CORDIC Arcsine implementation fails
The "single rotate" arcsine goes badly wrong when the argument is just greater than the initial value of 'x', where that is the magical scaling factor -- 1/An ~= 0.607252935 ~= 0x26DD3B6A.
This is because, for all arguments > 0, the first step always has y = 0 < arg, so d = +1, which sets y = 1/An, and leaves x = 1/An. Looking at the second step:
if arg <= 1/An, then d = -1, and the steps which follow converge to a good answer
if arg > 1/An, then d = +1, and this step moves further away from the right answer, and for a range of values a little bigger than 1/An, the subsequent steps all have d = -1, but are unable to correct the result :-(
I found:
arg = 0.607 (ie 0x26D91687), relative error 7.139E-09 -- OK
arg = 0.608 (ie 0x26E978D5), relative error 1.550E-01 -- APALLING !!

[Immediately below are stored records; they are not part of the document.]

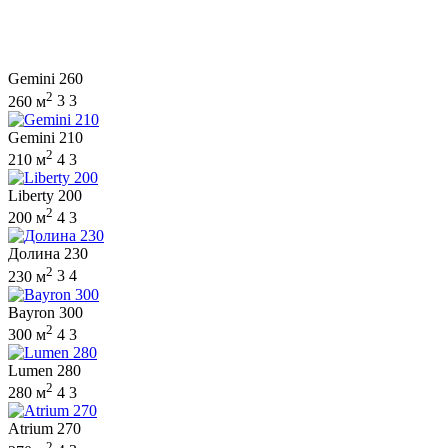
Gemini 260
2
260 м
3
3
Gemini 210
2
210 м
4
3
Liberty 200
2
200 м
4
3
Долина 230
2
230 м
3
4
Bayron 300
2
300 м
4
3
Lumen 280
2
280 м
4
3
Atrium 270
2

arg = 0.685 (ie 0x2BD70A3D), relative error 2.667E-04 -- BAD !!
arg = 0.686 (ie 0x2BE76C8B), relative error 1.232E-09 -- OK, again
The descriptions of the method warn about abs(arg) >= 0.98 (or so), and I found that somewhere after 0.986 the process fails to converge and the relative error jumps to ~5E-02 and hits 1E-01 (!!) at arg=1 :-(
As you did, I also found that for 0.303 < arg < 0.313 the relative error jumps to ~3E-02, and reduces slowly until things return to normal. (In this case step 2 overshoots so far that the remaining steps cannot correct it.)
So... the single rotate CORDIC for arcsine looks rubbish to me :-(
Added later... when I looked even closer at the single rotate CORDIC, I found many more small regions where the relative error is BAD...
...so I would not touch this as a method at all... it's not just rubbish, it's useless.
BTW: I thoroughly recommend "Software Manual for the Elementary Functions", William Cody and William Waite, Prentice-Hall, 1980. The methods for calculating the functions are not so interesting any more (but there is a thorough, practical discussion of the relevant range-reductions required). However, for each function they give a good test procedure.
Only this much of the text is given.